China is aiming to increase its grain production capacity by 10 percent by 2020, even as it seeks to halt excessive use of fertiliser and pesticides and promote a more environmentally friendly farm sector. Ensuring self-sufficiency in major food crops is a top priority for China, the world's most populous country, but the government is also under pressure to tackle severe pollution plaguing its rural areas.
The 13th five-year-plan for the development of the rural economy published by the National Development and Reform Commission on Thursday reiterated a previously set goal to boost grain output capacity to 550 million tonnes in 2020 from 500 million tonnes last year. The state planner also reiterated a target for zero growth in fertilisers and pesticides by 2020 and a plan to promote recycling of plastic films widely used on crops.
China consumes around a third of global fertilisers, with rapid growth in use in recent years driven largely by higher fruit and vegetable production.
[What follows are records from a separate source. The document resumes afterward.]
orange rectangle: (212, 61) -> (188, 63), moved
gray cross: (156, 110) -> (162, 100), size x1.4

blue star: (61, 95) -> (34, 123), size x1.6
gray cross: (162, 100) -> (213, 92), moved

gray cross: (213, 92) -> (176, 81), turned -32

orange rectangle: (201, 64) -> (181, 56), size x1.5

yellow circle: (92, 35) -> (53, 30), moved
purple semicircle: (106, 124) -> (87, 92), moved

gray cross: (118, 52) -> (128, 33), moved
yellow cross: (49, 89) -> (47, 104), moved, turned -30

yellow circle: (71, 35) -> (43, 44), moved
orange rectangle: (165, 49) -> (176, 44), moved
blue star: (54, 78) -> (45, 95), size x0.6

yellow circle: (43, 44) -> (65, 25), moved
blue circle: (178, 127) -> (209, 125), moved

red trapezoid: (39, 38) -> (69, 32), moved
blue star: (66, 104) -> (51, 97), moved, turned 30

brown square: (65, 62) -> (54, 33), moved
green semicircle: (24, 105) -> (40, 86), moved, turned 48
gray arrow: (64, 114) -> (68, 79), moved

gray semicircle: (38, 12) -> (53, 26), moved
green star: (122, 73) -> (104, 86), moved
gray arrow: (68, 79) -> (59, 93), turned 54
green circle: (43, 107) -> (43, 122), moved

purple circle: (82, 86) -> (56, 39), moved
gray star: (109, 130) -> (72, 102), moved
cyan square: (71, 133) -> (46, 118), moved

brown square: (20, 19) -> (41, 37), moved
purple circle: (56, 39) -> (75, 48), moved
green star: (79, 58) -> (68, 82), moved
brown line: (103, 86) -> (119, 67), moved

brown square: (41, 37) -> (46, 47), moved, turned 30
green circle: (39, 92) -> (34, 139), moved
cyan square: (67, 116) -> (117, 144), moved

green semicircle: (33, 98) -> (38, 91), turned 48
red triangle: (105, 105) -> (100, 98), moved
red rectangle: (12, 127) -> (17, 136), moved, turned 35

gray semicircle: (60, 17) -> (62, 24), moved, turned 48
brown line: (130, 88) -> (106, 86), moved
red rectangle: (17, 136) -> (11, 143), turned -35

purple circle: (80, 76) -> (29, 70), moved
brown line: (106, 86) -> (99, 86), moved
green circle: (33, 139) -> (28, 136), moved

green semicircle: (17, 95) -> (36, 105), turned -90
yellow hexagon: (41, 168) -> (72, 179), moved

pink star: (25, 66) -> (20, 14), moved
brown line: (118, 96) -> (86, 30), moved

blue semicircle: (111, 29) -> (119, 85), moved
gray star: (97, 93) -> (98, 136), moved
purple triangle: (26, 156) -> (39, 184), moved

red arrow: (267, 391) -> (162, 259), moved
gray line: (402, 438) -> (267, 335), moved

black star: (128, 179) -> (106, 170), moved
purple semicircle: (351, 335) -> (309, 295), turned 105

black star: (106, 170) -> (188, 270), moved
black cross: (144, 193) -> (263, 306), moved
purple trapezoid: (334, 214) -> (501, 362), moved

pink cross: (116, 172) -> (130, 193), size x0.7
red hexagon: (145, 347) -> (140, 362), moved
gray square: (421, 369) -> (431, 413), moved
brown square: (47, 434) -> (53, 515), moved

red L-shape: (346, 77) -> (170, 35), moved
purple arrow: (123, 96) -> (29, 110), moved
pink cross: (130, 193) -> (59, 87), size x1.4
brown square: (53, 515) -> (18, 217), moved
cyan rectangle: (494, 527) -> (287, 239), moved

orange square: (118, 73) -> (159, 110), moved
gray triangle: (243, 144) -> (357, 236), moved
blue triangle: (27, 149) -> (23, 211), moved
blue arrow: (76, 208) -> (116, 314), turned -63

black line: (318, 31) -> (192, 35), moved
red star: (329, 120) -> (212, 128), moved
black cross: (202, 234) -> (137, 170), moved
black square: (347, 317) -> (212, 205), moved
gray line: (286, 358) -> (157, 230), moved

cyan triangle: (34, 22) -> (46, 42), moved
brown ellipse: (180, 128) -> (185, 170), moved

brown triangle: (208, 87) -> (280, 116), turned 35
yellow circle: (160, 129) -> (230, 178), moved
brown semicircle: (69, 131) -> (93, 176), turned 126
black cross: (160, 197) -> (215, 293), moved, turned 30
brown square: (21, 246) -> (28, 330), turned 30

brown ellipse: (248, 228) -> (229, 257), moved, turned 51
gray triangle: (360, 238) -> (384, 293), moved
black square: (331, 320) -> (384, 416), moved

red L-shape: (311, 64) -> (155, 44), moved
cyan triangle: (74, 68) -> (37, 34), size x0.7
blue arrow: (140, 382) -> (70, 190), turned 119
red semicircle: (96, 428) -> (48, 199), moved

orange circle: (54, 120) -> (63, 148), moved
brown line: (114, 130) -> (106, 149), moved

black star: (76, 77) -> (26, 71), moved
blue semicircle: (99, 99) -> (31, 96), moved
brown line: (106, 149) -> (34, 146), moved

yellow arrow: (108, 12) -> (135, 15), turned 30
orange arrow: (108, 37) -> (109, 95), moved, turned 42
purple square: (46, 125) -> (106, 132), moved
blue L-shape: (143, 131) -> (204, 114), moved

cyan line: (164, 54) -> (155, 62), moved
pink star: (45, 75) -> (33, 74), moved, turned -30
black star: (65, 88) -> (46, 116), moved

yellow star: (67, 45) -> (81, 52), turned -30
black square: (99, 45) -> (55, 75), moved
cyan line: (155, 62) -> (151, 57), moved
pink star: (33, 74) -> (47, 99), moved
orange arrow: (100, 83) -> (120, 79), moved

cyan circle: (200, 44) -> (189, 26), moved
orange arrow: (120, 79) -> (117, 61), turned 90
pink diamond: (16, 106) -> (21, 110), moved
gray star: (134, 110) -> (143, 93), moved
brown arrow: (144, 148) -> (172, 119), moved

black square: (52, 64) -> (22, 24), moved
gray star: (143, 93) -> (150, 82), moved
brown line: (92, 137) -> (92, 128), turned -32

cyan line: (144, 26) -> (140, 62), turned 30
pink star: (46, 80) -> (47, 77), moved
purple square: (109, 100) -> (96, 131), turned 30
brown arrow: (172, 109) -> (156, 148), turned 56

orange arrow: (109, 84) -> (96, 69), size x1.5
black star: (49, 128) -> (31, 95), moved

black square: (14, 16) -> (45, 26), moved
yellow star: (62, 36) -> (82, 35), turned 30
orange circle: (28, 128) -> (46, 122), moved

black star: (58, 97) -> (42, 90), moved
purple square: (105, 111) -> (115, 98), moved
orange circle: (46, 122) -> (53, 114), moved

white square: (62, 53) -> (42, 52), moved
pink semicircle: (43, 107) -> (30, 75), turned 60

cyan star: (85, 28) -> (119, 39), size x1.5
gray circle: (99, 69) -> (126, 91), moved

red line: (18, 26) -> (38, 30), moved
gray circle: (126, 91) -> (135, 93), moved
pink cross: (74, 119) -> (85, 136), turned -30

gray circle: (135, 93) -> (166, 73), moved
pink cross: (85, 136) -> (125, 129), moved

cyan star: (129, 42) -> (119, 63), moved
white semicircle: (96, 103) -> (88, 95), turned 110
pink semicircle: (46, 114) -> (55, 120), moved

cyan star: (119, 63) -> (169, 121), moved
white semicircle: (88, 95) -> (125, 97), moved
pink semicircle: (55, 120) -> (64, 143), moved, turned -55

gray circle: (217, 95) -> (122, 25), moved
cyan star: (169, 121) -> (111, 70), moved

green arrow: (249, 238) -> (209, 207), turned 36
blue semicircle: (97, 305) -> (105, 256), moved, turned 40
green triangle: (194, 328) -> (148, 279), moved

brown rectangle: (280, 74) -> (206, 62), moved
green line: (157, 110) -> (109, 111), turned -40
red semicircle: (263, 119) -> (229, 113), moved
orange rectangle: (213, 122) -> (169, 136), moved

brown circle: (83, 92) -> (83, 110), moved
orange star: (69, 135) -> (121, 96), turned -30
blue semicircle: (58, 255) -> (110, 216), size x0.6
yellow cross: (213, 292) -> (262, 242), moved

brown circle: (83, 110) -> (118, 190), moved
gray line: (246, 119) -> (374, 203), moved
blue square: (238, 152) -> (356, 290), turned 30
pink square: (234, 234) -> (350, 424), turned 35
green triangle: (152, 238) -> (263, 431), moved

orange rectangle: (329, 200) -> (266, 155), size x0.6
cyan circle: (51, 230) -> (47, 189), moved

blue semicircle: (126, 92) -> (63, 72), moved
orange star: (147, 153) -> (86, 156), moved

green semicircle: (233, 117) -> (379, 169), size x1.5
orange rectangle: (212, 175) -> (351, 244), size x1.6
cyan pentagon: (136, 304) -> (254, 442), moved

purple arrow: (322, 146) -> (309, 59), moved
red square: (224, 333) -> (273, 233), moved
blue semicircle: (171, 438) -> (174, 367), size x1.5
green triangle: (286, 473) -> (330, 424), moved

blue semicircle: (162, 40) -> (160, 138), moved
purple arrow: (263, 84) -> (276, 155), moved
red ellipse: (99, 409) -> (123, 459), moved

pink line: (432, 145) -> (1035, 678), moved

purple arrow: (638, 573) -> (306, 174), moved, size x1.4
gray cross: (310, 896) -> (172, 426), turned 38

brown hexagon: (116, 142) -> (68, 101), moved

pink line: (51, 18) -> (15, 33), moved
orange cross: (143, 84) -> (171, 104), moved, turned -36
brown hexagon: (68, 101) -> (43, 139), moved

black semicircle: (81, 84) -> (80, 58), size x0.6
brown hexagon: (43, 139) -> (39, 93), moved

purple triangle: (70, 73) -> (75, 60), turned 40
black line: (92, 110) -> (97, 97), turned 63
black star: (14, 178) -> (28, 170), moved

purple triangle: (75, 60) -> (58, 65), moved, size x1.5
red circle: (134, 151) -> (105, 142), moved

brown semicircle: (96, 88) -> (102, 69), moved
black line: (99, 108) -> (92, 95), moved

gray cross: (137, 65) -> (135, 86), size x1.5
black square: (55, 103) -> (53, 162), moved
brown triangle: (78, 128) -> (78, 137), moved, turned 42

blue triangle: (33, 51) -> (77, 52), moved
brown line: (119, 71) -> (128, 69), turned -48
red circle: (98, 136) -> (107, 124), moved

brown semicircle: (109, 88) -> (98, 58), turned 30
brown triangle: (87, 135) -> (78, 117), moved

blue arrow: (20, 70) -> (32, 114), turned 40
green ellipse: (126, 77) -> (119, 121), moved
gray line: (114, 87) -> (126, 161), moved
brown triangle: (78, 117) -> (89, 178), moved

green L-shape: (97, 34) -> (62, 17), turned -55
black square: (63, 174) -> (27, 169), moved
Excessive use of chemical fertilisers and pesticides has led to polluted water sources, contamination of soil with heavy metals and high pesticide residues on food.
Environmental problems are "increasingly prominent, water and soil resources are in short supply, and soil fertility in some areas is clearly falling", according to the document, outlining the challenges faced by China's rural economy. Beijing recently said it wanted banks to play a bigger role in providing financing required to tackle mounting environmental problems in rural regions.
China also wants to see higher levels of mechanisation and more innovation to increase efficiency in the agriculture sector, the document said, and will encourage more value-added farm products such as organic produce. It is encouraging its agriculture companies to invest overseas too, as well as more cooperation with neighbouring countries and those along Beijing's new Silk Road. The state planner also said China would hold its arable land area steady at 1.87 billion mu, or 124 million hectares, and protect arable land from development.